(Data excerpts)
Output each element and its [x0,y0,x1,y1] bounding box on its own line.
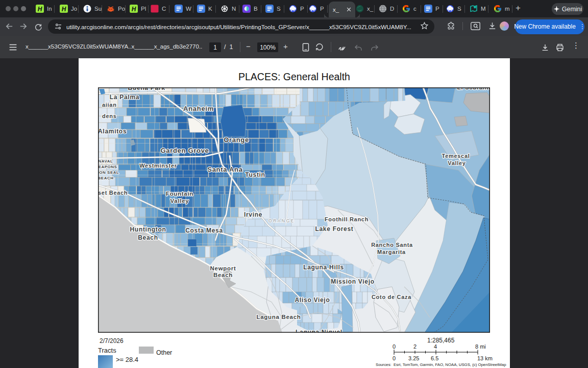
svg-text:ATION SEAL: ATION SEAL [98,170,119,175]
svg-text:aiian: aiian [102,102,117,108]
svg-text:NAVAL: NAVAL [99,159,113,164]
svg-text:Foothill Ranch: Foothill Ranch [325,216,369,222]
svg-text:Irvine: Irvine [244,211,262,218]
svg-text:Alamitos: Alamitos [98,128,127,135]
svg-text:dens: dens [102,113,116,119]
svg-text:H: H [38,6,42,13]
svg-text:BEACH: BEACH [98,176,113,180]
svg-text:H: H [62,6,66,13]
svg-text:WEAPONS: WEAPONS [98,165,117,169]
svg-text:Valley: Valley [170,198,189,204]
svg-text:Coto de Caza: Coto de Caza [372,294,411,300]
svg-text:Newport: Newport [210,265,236,271]
svg-text:La Palma: La Palma [110,94,139,101]
svg-text:Beach: Beach [138,234,158,241]
svg-text:Margarita: Margarita [377,249,406,255]
svg-text:ORANGE: ORANGE [268,218,295,223]
svg-text:H: H [132,6,136,13]
svg-text:Aliso Viejo: Aliso Viejo [295,296,330,304]
svg-text:Fountain: Fountain [166,191,193,197]
svg-text:Tustin: Tustin [245,171,265,178]
svg-text:Rancho Santa: Rancho Santa [371,242,413,248]
svg-text:Mission Viejo: Mission Viejo [331,278,375,285]
svg-text:Laguna Hills: Laguna Hills [303,264,344,271]
svg-text:Anaheim: Anaheim [183,105,214,112]
svg-text:Costa Mesa: Costa Mesa [185,227,223,234]
svg-text:Garden Grove: Garden Grove [160,147,209,154]
svg-text:Santa Ana: Santa Ana [207,166,242,173]
svg-text:Beach: Beach [213,272,233,278]
svg-text:Valley: Valley [448,160,466,166]
svg-text:set Beach: set Beach [98,190,128,196]
svg-text:Orange: Orange [224,136,249,144]
svg-text:Laguna Beach: Laguna Beach [256,314,301,320]
svg-text:Temescal: Temescal [442,153,470,159]
svg-text:Lake Forest: Lake Forest [315,225,353,233]
svg-text:Huntington: Huntington [130,226,166,233]
svg-text:Westminster: Westminster [139,163,177,169]
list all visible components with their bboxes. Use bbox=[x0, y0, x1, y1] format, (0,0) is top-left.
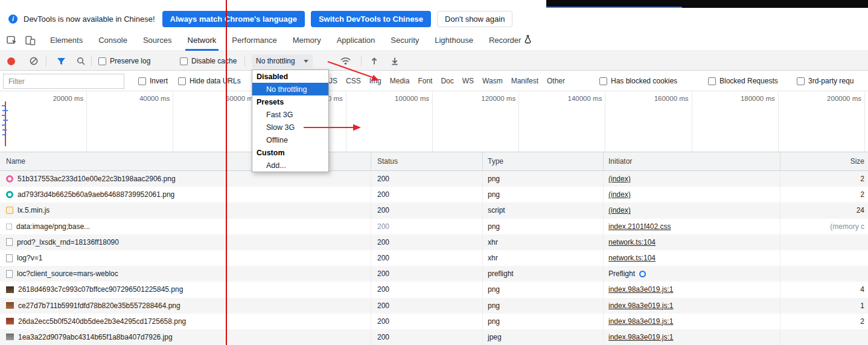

■ EXERCISE AIM
With "Santa" as the word to match, copy each line of the records that has it.

■ ANSWER BELOW
svg-text:Rancho Santa: Rancho Santa [371,242,413,248]
svg-text:Santa Ana: Santa Ana [207,166,242,173]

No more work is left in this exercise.